- Born: Chetman Singh Bhandari 3 August 1942 Aurahi, Mahottari, Nepal
- Died: 2 February 2018 (aged 75) Lalitpur, Nepal
- Other names: Sagar Nasratya, Hemanta Hari
- Occupation: Writer
- Awards: Sajha Puraskar, Padmashree Sahitya Puraskar

= Manu Brajaki =

Nepali writer (1942–2018)

Chetman Singh Bhandari, better known as Manu Brajaki (मनु ब्राजाकी; 1942-2018) was a Nepalese writer. He wrote multiple short stories and gazal in his lifetime. He was known for his use of regional themes and elements in his works.

== Biography ==
Brajaki was born as Chetman Singh Bhandari in a Chhetri zamindar family on 3 August 1942 (19 Shrawan 1999 BS) in Aurahi, Mahottari district.

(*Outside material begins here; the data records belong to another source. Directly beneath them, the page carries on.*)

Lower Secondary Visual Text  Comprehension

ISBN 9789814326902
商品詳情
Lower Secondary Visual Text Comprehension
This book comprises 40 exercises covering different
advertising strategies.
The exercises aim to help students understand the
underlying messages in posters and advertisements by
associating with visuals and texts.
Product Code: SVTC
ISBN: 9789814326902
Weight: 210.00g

He published his first story in 1962 in Anchal Sandesh, a Janakpur based magazine .

== Awards ==
He won the prestigious Sajha Puraskar for his short story collection Timri Swasni ra Ma in 2046 BS (c. 1989). He was awarded with Padmashree Sahitya Puraskar for his short story collection Annapurnako Bhoj for the year 2070 BS (c. 2013). He also received the Jagadish Ghimire Smriti Puraskar in 2074 BS (c. 2017).

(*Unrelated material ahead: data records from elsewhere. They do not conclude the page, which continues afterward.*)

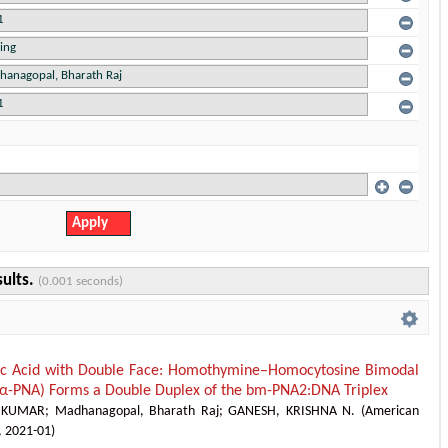
sults.
(0.001 seconds)
ic Acid with Double Face: Homothymine–Homocytosine Bimodal
-PNA) Forms a Double Duplex of the bm-PNA2:DNA Triplex
 KUMAR
;
Madhanagopal, Bharath Raj
;
GANESH, KRISHNA N.
(
American
,
2021-01
)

In 2017, he was awarded the Pahalman Singh Swar Lifetime Literary Award.

== Notable works ==
Short story collections
- Avamulyan
- Aakashko Phal
- Timri Swasni ra Ma
- Bhabishya Yatra
- Paradarshi Manchhe
- Manu Brajakika Laghu Katha
- Annapurnako Bhoj (Annapurna's Feast)
Gazal collections

- Gazal Ganga
- Kandaka Phoolharu
- K hereko Ye Jindagi!

== Personal life ==
He died on 2 February 2018 (19 Magh 2074 BS) due to brain haemorrhage. He is survived by his wife, a son and a daughter.